Homes in England are more cramped than those in New York City, according to new analysis that showed UK property offers the worst value for money in the developed world.

The Resolution Foundation found that the UK has the oldest properties in Europe and English homes have less floorspace than many international peers, notably Germany, France and Japan. With 38 square meters on average per person, London homes are even more cramped than those in New York City.

The findings, which also show UK housing costs are also more expensive relative to general prices than in any OECD country, underscore the scale of the housing crisis in Britain. Many younger Britons are struggling to get a foot on the property ladder due to soaring prices, and the issue is rising up the political agenda ahead of an election expected later this year.

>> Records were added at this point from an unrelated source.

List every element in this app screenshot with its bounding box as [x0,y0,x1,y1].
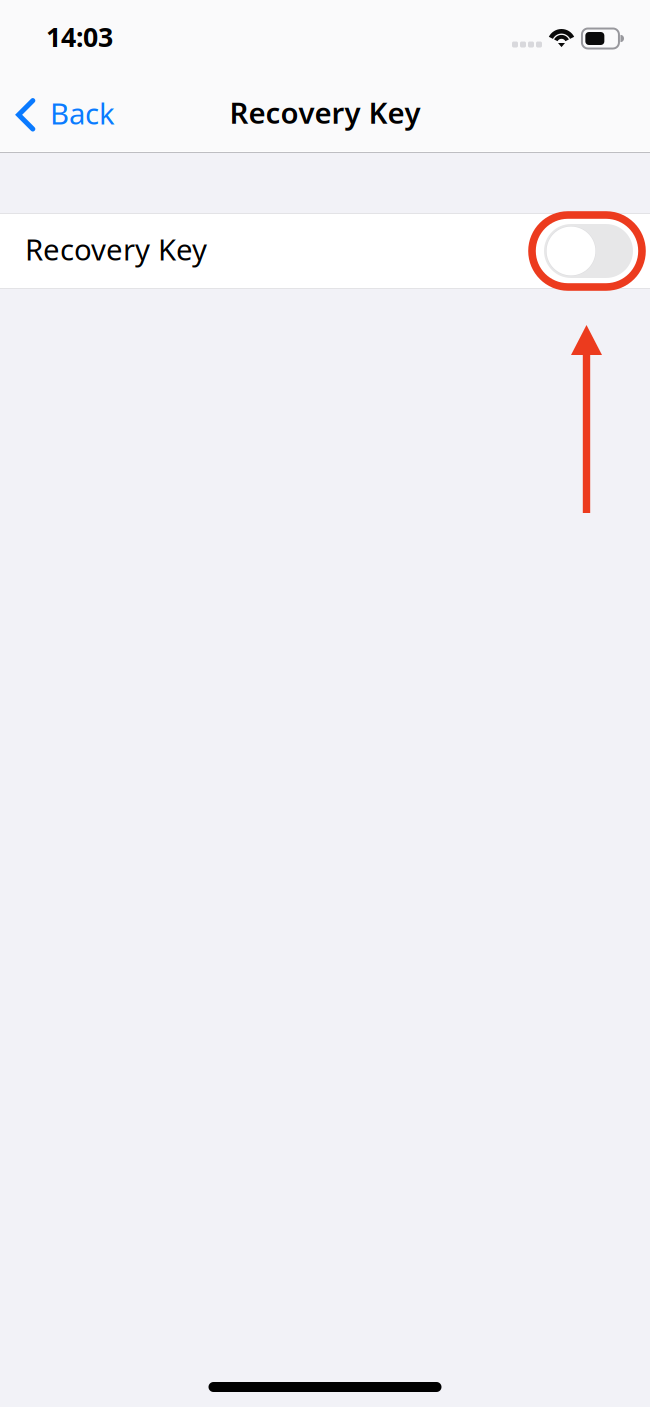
button[interactable]: Recovery Key [0,214,650,288]
staticText: Recovery Key [25,230,207,268]
staticText: Recovery Key [230,93,420,132]
staticText: 14:03 [46,19,113,54]
staticText: Back [50,94,115,132]
button[interactable]: Back [0,87,129,139]
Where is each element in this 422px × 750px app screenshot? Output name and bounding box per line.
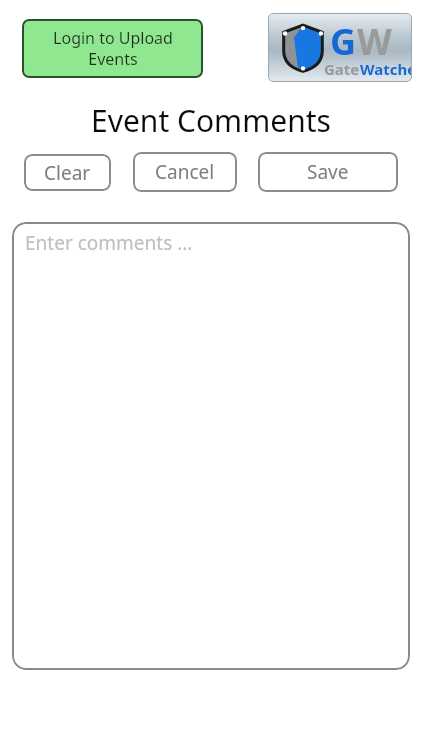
button[interactable]: GateWatcher logo [268,13,412,82]
staticText: Clear [44,160,91,186]
staticText: Watcher [360,59,412,79]
button[interactable]: Save [258,152,398,192]
button[interactable]: Login to Upload Events [22,19,203,78]
button[interactable]: Enter comments ... [12,222,410,670]
staticText: Save [307,159,349,185]
button[interactable]: Cancel [133,152,237,192]
staticText: W [357,17,392,66]
staticText: G [330,17,357,66]
staticText: Enter comments ... [25,230,193,256]
button[interactable]: Clear [24,154,111,191]
staticText: Gate [324,59,360,79]
staticText: Login to Upload Events [53,27,173,70]
staticText: Cancel [155,159,215,185]
staticText: Event Comments [91,100,331,141]
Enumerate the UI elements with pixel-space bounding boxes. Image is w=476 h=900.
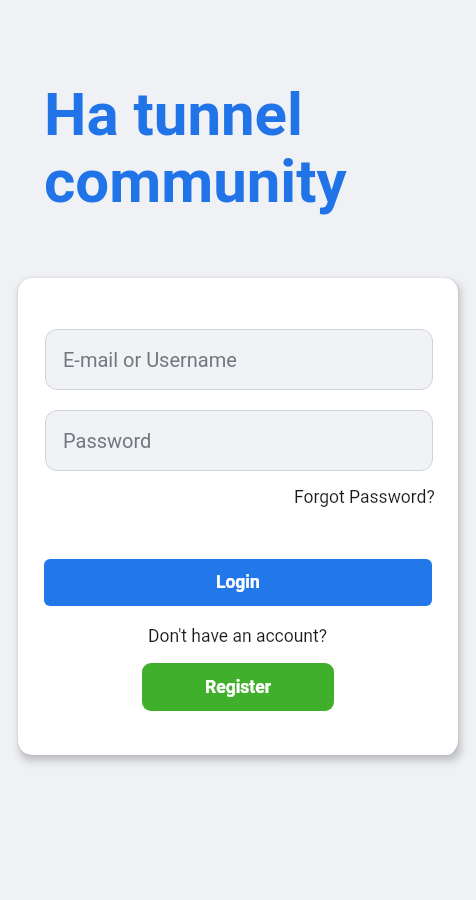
staticText: E-mail or Username bbox=[63, 348, 237, 371]
staticText: Don't have an account? bbox=[148, 626, 328, 647]
button[interactable]: Password bbox=[45, 410, 433, 471]
staticText: Register bbox=[205, 677, 272, 698]
staticText: Ha tunnel community bbox=[44, 79, 347, 217]
staticText: Login bbox=[216, 572, 260, 593]
button[interactable]: E-mail or Username bbox=[45, 329, 433, 390]
button[interactable]: Forgot Password? bbox=[294, 487, 435, 508]
staticText: Password bbox=[63, 429, 152, 452]
button[interactable]: Login bbox=[44, 559, 432, 606]
button[interactable]: Register bbox=[142, 663, 334, 711]
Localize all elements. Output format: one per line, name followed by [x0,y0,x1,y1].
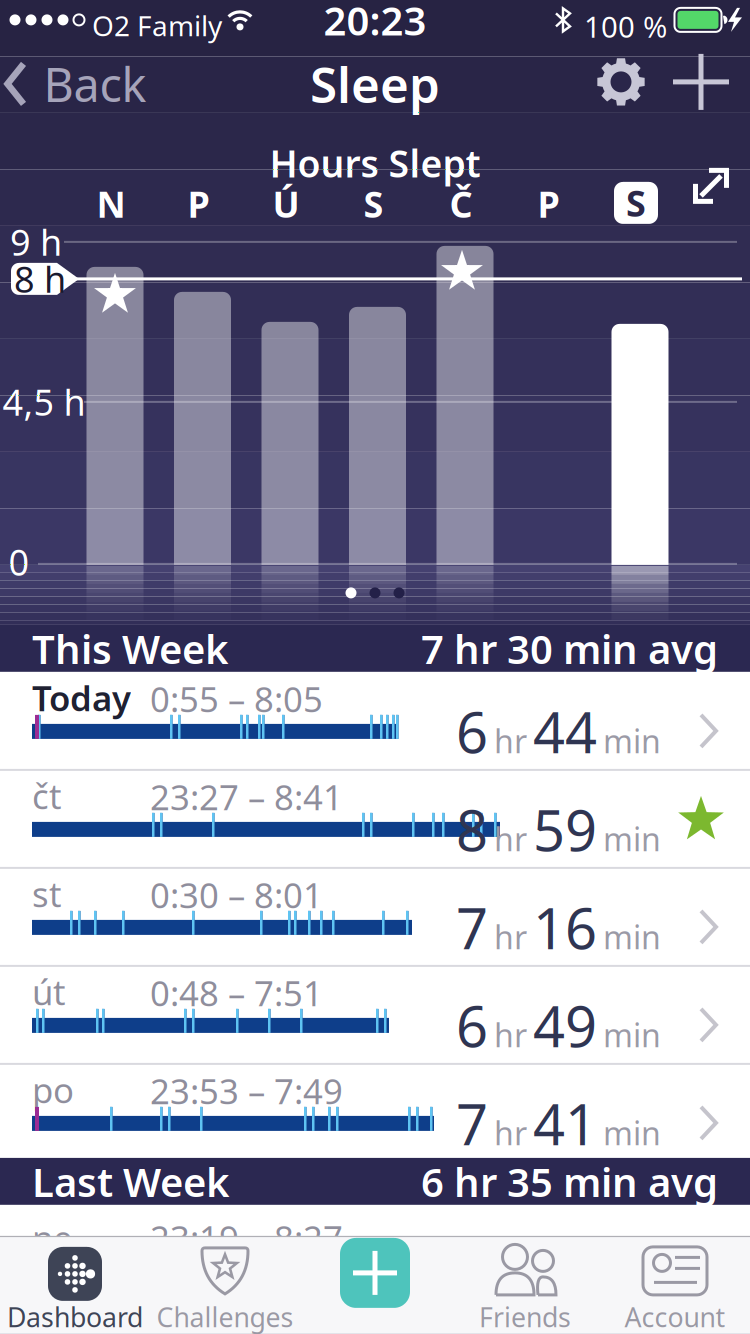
staticText: 0:30 – 8:01 [150,872,323,918]
staticText: čt [32,773,62,819]
staticText: O2 Family [92,7,222,44]
button[interactable]: st [0,868,750,965]
staticText: 49 [533,988,597,1063]
staticText: 8 [456,792,488,867]
staticText: N [96,180,126,228]
staticText: min [603,720,661,762]
button[interactable]: Today [0,672,750,769]
staticText: Dashboard [7,1299,143,1334]
button[interactable]: Challenges [150,1236,300,1334]
button[interactable]: po [0,1064,750,1161]
staticText: 0 [8,538,30,586]
button[interactable]: Back [4,53,146,115]
staticText: 100 % [584,7,667,46]
button[interactable]: S [614,182,658,224]
staticText: S [364,180,384,228]
staticText: Ú [272,180,300,228]
staticText: ne [32,1215,73,1261]
staticText: 0:55 – 8:05 [150,676,323,722]
button[interactable]: Account [600,1236,750,1334]
staticText: P [538,180,560,228]
button[interactable] [340,1238,410,1308]
staticText: Today [32,675,131,721]
staticText: 59 [533,792,597,867]
button[interactable] [595,56,647,108]
staticText: 23:53 – 7:49 [150,1068,343,1114]
staticText: 4,5 h [2,378,86,426]
staticText: Challenges [156,1299,294,1334]
staticText: S [626,179,646,227]
staticText: hr [494,1112,527,1154]
staticText: Hours Slept [270,138,480,188]
staticText: Č [450,180,472,228]
staticText: Friends [479,1299,571,1334]
staticText: 7 [456,1086,488,1161]
staticText: hr [494,720,527,762]
staticText: 0:48 – 7:51 [150,970,323,1016]
staticText: 6 hr 35 min avg [421,1155,718,1208]
staticText: 20:23 [324,0,426,46]
staticText: 6 [456,694,488,769]
button[interactable] [693,168,729,204]
staticText: min [603,818,661,860]
staticText: Sleep [310,51,440,117]
staticText: 16 [533,890,597,965]
staticText: P [188,180,210,228]
button[interactable]: Dashboard [0,1236,150,1334]
button[interactable] [673,54,729,110]
staticText: hr [494,818,527,860]
staticText: Back [44,53,146,115]
staticText: hr [494,916,527,958]
staticText: This Week [32,622,229,675]
staticText: 9 h [10,218,62,266]
staticText: 7 hr 30 min avg [421,622,718,675]
staticText: 41 [533,1086,597,1161]
staticText: po [32,1067,74,1113]
staticText: min [603,916,661,958]
button[interactable]: út [0,966,750,1063]
staticText: Last Week [32,1155,230,1208]
staticText: 7 [456,890,488,965]
staticText: 23:27 – 8:41 [150,774,343,820]
button[interactable]: čt [0,770,750,867]
staticText: út [32,969,66,1015]
button[interactable]: Friends [450,1236,600,1334]
staticText: 8 h [14,255,66,303]
staticText: Account [624,1299,726,1334]
staticText: st [32,871,62,917]
staticText: hr [494,1014,527,1056]
staticText: min [603,1112,661,1154]
staticText: 44 [533,694,597,769]
staticText: 6 [456,988,488,1063]
staticText: 23:19 – 8:27 [150,1215,343,1261]
staticText: min [603,1014,661,1056]
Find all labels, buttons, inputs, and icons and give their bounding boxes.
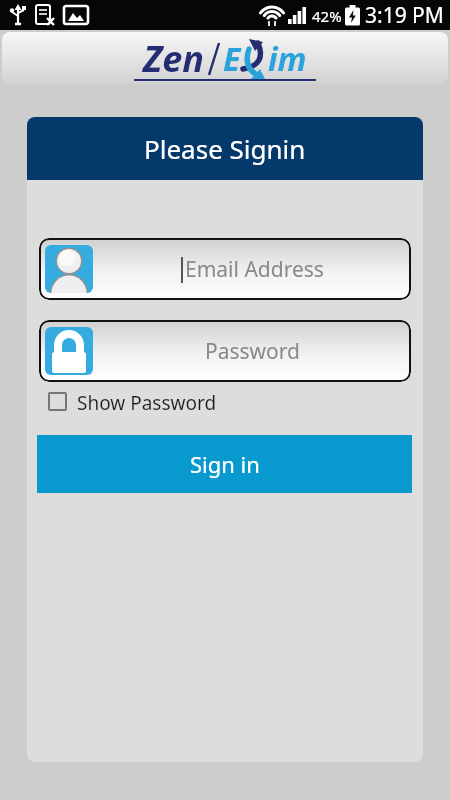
staticText: 3:19 PM <box>365 1 444 30</box>
staticText: Password <box>205 337 300 366</box>
staticText: Sign in <box>190 449 260 479</box>
staticText: im <box>268 37 307 81</box>
staticText: E <box>223 37 241 81</box>
staticText: Please Signin <box>144 131 306 166</box>
staticText: Email Address <box>185 255 324 284</box>
staticText: Zen <box>143 34 205 83</box>
button[interactable]: Sign in <box>37 435 412 493</box>
button[interactable]: Show Password <box>48 390 217 412</box>
button[interactable]: Password <box>39 320 411 382</box>
button[interactable]: Email Address <box>39 238 411 300</box>
staticText: 42% <box>312 6 342 26</box>
staticText: Show Password <box>77 390 217 412</box>
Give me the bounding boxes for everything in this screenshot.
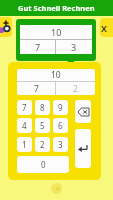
button[interactable]: Back [51, 183, 62, 194]
button[interactable]: 1 [17, 137, 32, 152]
button[interactable]: Backspace [75, 100, 91, 123]
button[interactable]: 3 [53, 137, 68, 152]
staticText: 0 [41, 159, 46, 170]
staticText: 10 [51, 26, 62, 38]
staticText: 9 [58, 102, 63, 113]
staticText: 3 [58, 139, 63, 150]
staticText: 10 [51, 69, 61, 81]
staticText: 7 [22, 102, 27, 113]
button[interactable]: 7 [17, 100, 32, 115]
button[interactable]: 5 [35, 118, 50, 133]
button[interactable]: 6 [53, 118, 68, 133]
staticText: X [101, 22, 108, 34]
button[interactable]: 2 [35, 137, 50, 152]
button[interactable]: 9 [53, 100, 68, 115]
staticText: 3 [71, 41, 77, 53]
staticText: 2 [40, 139, 45, 150]
staticText: 1 [22, 139, 27, 150]
button[interactable]: 8 [35, 100, 50, 115]
button[interactable]: Enter [75, 129, 91, 168]
staticText: 7 [34, 83, 39, 95]
staticText: 5 [40, 120, 45, 131]
staticText: 7 [35, 41, 41, 53]
button[interactable]: Close [100, 18, 113, 37]
button[interactable]: 4 [17, 118, 32, 133]
staticText: 8 [40, 102, 45, 113]
button[interactable]: 0 [17, 156, 69, 173]
button[interactable]: Offers [0, 17, 12, 37]
staticText: 2 [73, 83, 78, 95]
staticText: 6 [58, 120, 63, 131]
staticText: Gut Schnell Rechnen [18, 3, 95, 13]
staticText: 4 [22, 120, 27, 131]
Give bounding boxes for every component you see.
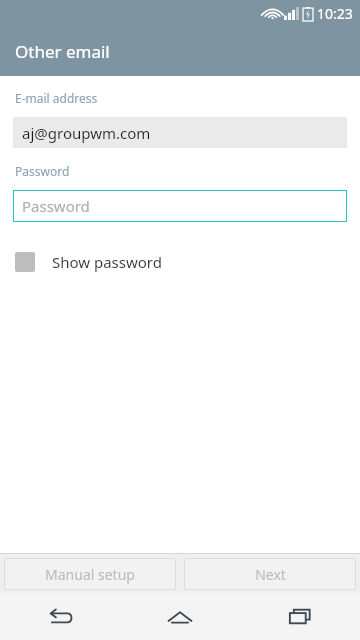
button[interactable]: Show password (15, 252, 162, 272)
staticText: 10:23 (317, 4, 353, 23)
button[interactable]: aj@groupwm.com (13, 117, 347, 148)
staticText: Other email (15, 40, 110, 63)
staticText: aj@groupwm.com (22, 123, 151, 143)
button[interactable]: Password (13, 190, 347, 222)
staticText: E-mail address (15, 90, 98, 106)
button[interactable]: Recent apps (240, 593, 360, 640)
staticText: Manual setup (45, 565, 135, 584)
staticText: Password (15, 163, 70, 179)
button[interactable]: Manual setup (4, 558, 176, 590)
staticText: Show password (52, 252, 162, 272)
staticText: Password (22, 196, 90, 216)
staticText: Next (255, 565, 286, 584)
button[interactable]: Next (184, 558, 356, 590)
button[interactable]: Back (0, 593, 120, 640)
button[interactable]: Home (120, 593, 240, 640)
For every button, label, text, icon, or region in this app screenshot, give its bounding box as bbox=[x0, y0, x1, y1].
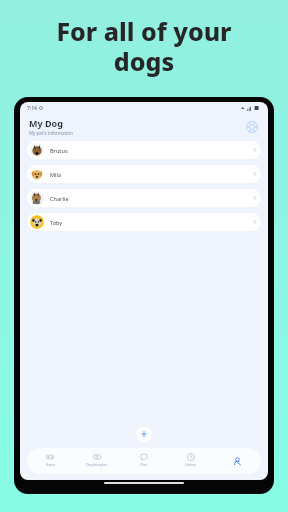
staticText: My pet's information bbox=[29, 130, 73, 136]
staticText: Dog thoughts bbox=[86, 463, 107, 467]
staticText: Game bbox=[46, 463, 55, 467]
staticText: Brutus bbox=[50, 147, 68, 154]
staticText: 7:14 bbox=[27, 105, 37, 112]
staticText: Mila bbox=[50, 171, 62, 178]
staticText: Chat bbox=[140, 463, 147, 467]
button[interactable]: Game bbox=[27, 448, 73, 474]
button[interactable]: Dog thoughts bbox=[73, 448, 120, 474]
staticText: My Dog bbox=[29, 117, 63, 129]
staticText: History bbox=[185, 463, 196, 467]
button[interactable]: History bbox=[167, 448, 214, 474]
button[interactable]: Toby bbox=[27, 213, 261, 231]
button[interactable]: Profile bbox=[214, 448, 261, 474]
button[interactable]: Chat bbox=[120, 448, 167, 474]
button[interactable]: Settings bbox=[245, 120, 259, 134]
staticText: For all of your dogs bbox=[56, 14, 232, 78]
staticText: Toby bbox=[50, 219, 63, 226]
button[interactable]: Add dog bbox=[136, 426, 152, 442]
button[interactable]: Brutus bbox=[27, 141, 261, 159]
button[interactable]: Mila bbox=[27, 165, 261, 183]
button[interactable]: Charlie bbox=[27, 189, 261, 207]
staticText: Charlie bbox=[50, 195, 69, 202]
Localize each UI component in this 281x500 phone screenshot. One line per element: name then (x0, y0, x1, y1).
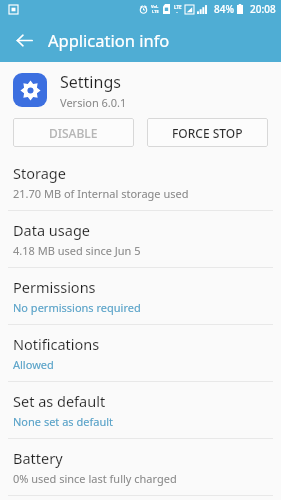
staticText: 84% (214, 2, 234, 16)
staticText: Settings (60, 71, 121, 93)
staticText: DISABLE (49, 125, 98, 141)
staticText: VoLTE (151, 4, 160, 9)
button[interactable]: FORCE STOP (147, 118, 268, 147)
staticText: 4.18 MB used since Jun 5 (13, 243, 141, 258)
staticText: 0% used since last fully charged (13, 471, 177, 486)
button[interactable]: Set as default (0, 382, 281, 438)
staticText: Set as default (13, 391, 106, 411)
button[interactable]: Data usage (0, 211, 281, 267)
button[interactable]: Storage (0, 154, 281, 210)
staticText: 20:08 (250, 2, 276, 16)
staticText: No permissions required (13, 300, 141, 315)
button[interactable]: Permissions (0, 268, 281, 324)
staticText: None set as default (13, 414, 114, 429)
button[interactable]: Battery (0, 439, 281, 495)
staticText: Notifications (13, 334, 100, 354)
staticText: 21.70 MB of Internal storage used (13, 186, 189, 201)
button[interactable]: Back (6, 22, 42, 58)
staticText: LTE (174, 4, 182, 10)
staticText: ·· (176, 10, 179, 14)
staticText: Data usage (13, 220, 90, 240)
staticText: FORCE STOP (172, 125, 243, 141)
staticText: Application info (48, 29, 170, 51)
staticText: Version 6.0.1 (60, 95, 127, 110)
button[interactable]: Notifications (0, 325, 281, 381)
staticText: LTE (152, 9, 159, 14)
staticText: Storage (13, 163, 66, 183)
staticText: Allowed (13, 357, 54, 372)
button[interactable]: DISABLE (13, 118, 134, 147)
staticText: Battery (13, 448, 63, 468)
staticText: Permissions (13, 277, 96, 297)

“By looking at housing costs, floorspace and wider issues of quality, we find that the UK’s expensive, cramped and aging housing stock offers the worst value for money of any advanced economy,” said Adam Corlett, principal economist at the Resolution Foundation. “Britain’s housing crisis is decades in the making, with successive governments failing to build enough new homes and modernize our existing stock. That now has to change.”

The Resolution Foundation found that if all UK households were “exposed to the full brunt of the housing market, the UK would devote the highest share of overall spending to housing” to every OECD country except Finland.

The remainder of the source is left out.